In order to effectively analyze and visualize real estate data, it is important to first properly organize and process the data. To this end, our team combined three separate files containing price paid data into a single file and cleaned and filtered the data through a series of steps. These steps included the removal of quotes, the selection of only rows with "GL" followed by a number, the printing of certain columns, the addition of column names, and the deletion of rows with null values.

Once the data was cleaned and organized, we used the powerful tool ogr2ogr to convert a file with cadastral parcel information into a PostgreSQL file. We then changed the projection from OSGB to WGS84 and imported it into a database. In order to store the data in a structured manner, we started a psql session and created empty tables with certain columns in the database.

Next, we used the \copy command and SQL JOIN to combine the price and coordinates data based on their shared postcodes. We added a column for geometry data and used the latitude and longitude data to create points. We then calculated the average value for each of the duplicate polygons.
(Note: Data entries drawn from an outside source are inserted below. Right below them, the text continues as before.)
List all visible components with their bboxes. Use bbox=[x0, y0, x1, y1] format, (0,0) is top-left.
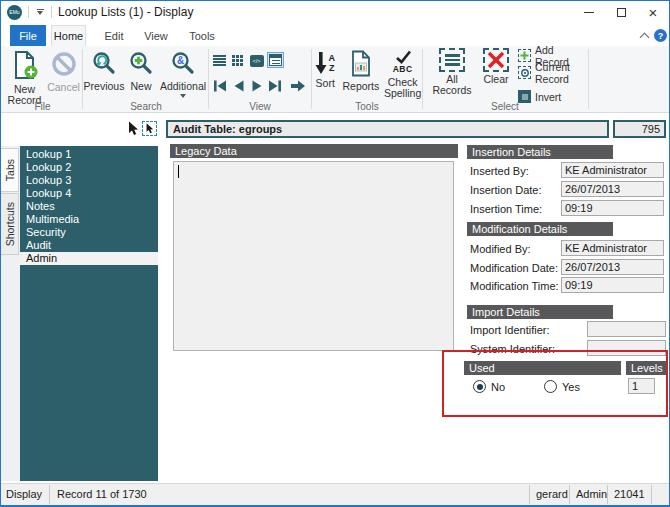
collapse-ribbon-icon[interactable] bbox=[640, 33, 650, 43]
system-identifier-label: System Identifier: bbox=[470, 343, 555, 355]
import-identifier-label: Import Identifier: bbox=[470, 324, 549, 336]
modification-time-field[interactable]: 09:19 bbox=[561, 277, 664, 293]
new-record-button[interactable]: New Record bbox=[4, 50, 46, 106]
sidebar-item-lookup3[interactable]: Lookup 3 bbox=[20, 174, 158, 187]
check-spelling-button[interactable]: ABC Check Spelling bbox=[383, 50, 422, 99]
used-no-radio[interactable] bbox=[473, 380, 486, 393]
svg-text:&: & bbox=[177, 55, 184, 66]
ribbon-group-tools: AZ Sort bbox=[312, 46, 422, 113]
used-no-label[interactable]: No bbox=[491, 381, 505, 393]
status-group: Admin bbox=[576, 488, 607, 500]
pointer-tool-icon[interactable] bbox=[127, 121, 139, 138]
current-record-icon bbox=[518, 66, 531, 79]
tab-file[interactable]: File bbox=[10, 25, 46, 46]
quick-access-dropdown-icon[interactable] bbox=[35, 9, 45, 15]
cancel-button[interactable]: Cancel bbox=[46, 50, 82, 106]
new-search-button[interactable]: New bbox=[126, 50, 156, 98]
next-record-icon[interactable] bbox=[249, 80, 265, 92]
first-record-icon[interactable] bbox=[212, 80, 228, 92]
clear-selection-button[interactable]: Clear bbox=[477, 48, 515, 85]
sidebar-item-lookup4[interactable]: Lookup 4 bbox=[20, 187, 158, 200]
status-record-position: Record 11 of 1730 bbox=[57, 488, 147, 500]
used-yes-label[interactable]: Yes bbox=[562, 381, 580, 393]
sort-icon: AZ bbox=[315, 50, 335, 76]
insertion-time-field[interactable]: 09:19 bbox=[561, 200, 664, 216]
last-record-icon[interactable] bbox=[267, 80, 283, 92]
text-caret bbox=[178, 165, 179, 178]
ribbon-group-view: </> View bbox=[209, 46, 311, 113]
system-identifier-field[interactable] bbox=[587, 340, 666, 356]
select-pointer-tool-icon[interactable] bbox=[142, 121, 157, 136]
current-record-button[interactable]: Current Record bbox=[518, 65, 587, 80]
group-divider bbox=[588, 49, 589, 109]
inserted-by-field[interactable]: KE Administrator bbox=[561, 162, 664, 178]
status-mode: Display bbox=[6, 488, 42, 500]
goto-record-icon[interactable] bbox=[289, 80, 305, 92]
sidebar-item-notes[interactable]: Notes bbox=[20, 200, 158, 213]
minimize-button[interactable] bbox=[573, 1, 605, 23]
group-label-search: Search bbox=[84, 101, 208, 112]
group-divider bbox=[82, 49, 83, 109]
sidebar-item-multimedia[interactable]: Multimedia bbox=[20, 213, 158, 226]
all-records-icon bbox=[439, 48, 465, 72]
check-spelling-icon: ABC bbox=[393, 50, 413, 75]
new-record-icon bbox=[11, 50, 39, 82]
divider bbox=[569, 485, 570, 504]
modification-date-label: Modification Date: bbox=[470, 262, 558, 274]
window-controls: × bbox=[573, 1, 669, 23]
ribbon-group-file: New Record Cancel File bbox=[3, 46, 82, 113]
reports-button[interactable]: Reports bbox=[342, 50, 379, 99]
used-yes-radio[interactable] bbox=[544, 380, 557, 393]
help-icon[interactable]: ? bbox=[654, 29, 667, 42]
group-label-file: File bbox=[3, 101, 82, 112]
group-label-view: View bbox=[209, 101, 311, 112]
divider bbox=[607, 485, 608, 504]
close-button[interactable]: × bbox=[637, 1, 669, 23]
previous-search-button[interactable]: Previous bbox=[84, 50, 124, 98]
inserted-by-label: Inserted By: bbox=[470, 165, 529, 177]
sidebar-tab-tabs[interactable]: Tabs bbox=[1, 148, 19, 192]
grid-view-icon[interactable] bbox=[230, 54, 245, 67]
import-identifier-field[interactable] bbox=[587, 321, 666, 337]
select-options-column: Add Record Current Record Invert bbox=[518, 48, 587, 104]
ribbon-group-select: All Records Clear Add Record bbox=[423, 46, 587, 113]
sort-button[interactable]: AZ Sort bbox=[312, 50, 338, 99]
import-details-header: Import Details bbox=[467, 305, 613, 319]
divider bbox=[28, 6, 29, 18]
modification-details-header: Modification Details bbox=[467, 222, 613, 236]
record-count-box: 795 bbox=[613, 120, 666, 138]
sidebar-tab-list: Lookup 1 Lookup 2 Lookup 3 Lookup 4 Note… bbox=[20, 146, 158, 481]
tab-home[interactable]: Home bbox=[51, 25, 86, 46]
ribbon-group-search: Previous New bbox=[84, 46, 208, 113]
divider bbox=[51, 6, 52, 18]
additional-search-button[interactable]: & Additional bbox=[158, 50, 208, 98]
insertion-date-field[interactable]: 26/07/2013 bbox=[561, 181, 664, 197]
sidebar-item-lookup2[interactable]: Lookup 2 bbox=[20, 161, 158, 174]
ribbon: New Record Cancel File bbox=[1, 46, 669, 113]
sidebar-item-admin[interactable]: Admin bbox=[20, 252, 158, 265]
previous-search-icon bbox=[91, 50, 117, 79]
maximize-button[interactable] bbox=[605, 1, 637, 23]
sidebar-item-security[interactable]: Security bbox=[20, 226, 158, 239]
app-window: EMu Lookup Lists (1) - Display × File Ho… bbox=[0, 0, 670, 507]
sidebar-item-audit[interactable]: Audit bbox=[20, 239, 158, 252]
sidebar-tab-shortcuts[interactable]: Shortcuts bbox=[1, 193, 19, 255]
sidebar-item-lookup1[interactable]: Lookup 1 bbox=[20, 148, 158, 161]
legacy-data-textarea[interactable] bbox=[173, 161, 454, 351]
tab-edit[interactable]: Edit bbox=[99, 25, 129, 46]
list-view-icon[interactable] bbox=[212, 54, 227, 67]
details-view-icon-selected[interactable] bbox=[267, 52, 284, 68]
additional-dropdown-caret-icon bbox=[180, 94, 186, 98]
modified-by-field[interactable]: KE Administrator bbox=[561, 240, 664, 256]
tab-tools[interactable]: Tools bbox=[185, 25, 219, 46]
all-records-button[interactable]: All Records bbox=[429, 48, 475, 96]
used-header: Used bbox=[464, 361, 621, 375]
modification-date-field[interactable]: 26/07/2013 bbox=[561, 259, 664, 275]
modification-time-label: Modification Time: bbox=[470, 280, 559, 292]
code-view-icon[interactable]: </> bbox=[249, 54, 264, 67]
record-title-bar: Audit Table: egroups bbox=[166, 120, 609, 138]
previous-record-icon[interactable] bbox=[231, 80, 247, 92]
tab-view[interactable]: View bbox=[140, 25, 172, 46]
levels-field[interactable]: 1 bbox=[628, 378, 655, 394]
modified-by-label: Modified By: bbox=[470, 243, 531, 255]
Finally, we used the powerful mapping software QGIS to export the table from the database and modified the layer properties for visual appeal. Through this process, we were able to effectively organize and analyze the real estate data, allowing us to extract valuable insights and gain a deeper understanding of the market.

Docusaurus Plushie

During our analysis of real estate data, we encountered an issue with some of the postal codes not being properly associated with the intended polygons. This issue had the potential to significantly impact the accuracy and usefulness of our data.

To address this issue and improve the accuracy of our data, we decided to use a different set of polygons (parishes) with a lower resolution for the next project. We hoped that this approach would help to more accurately associate the postal codes with the intended polygons, resulting in a more reliable dataset.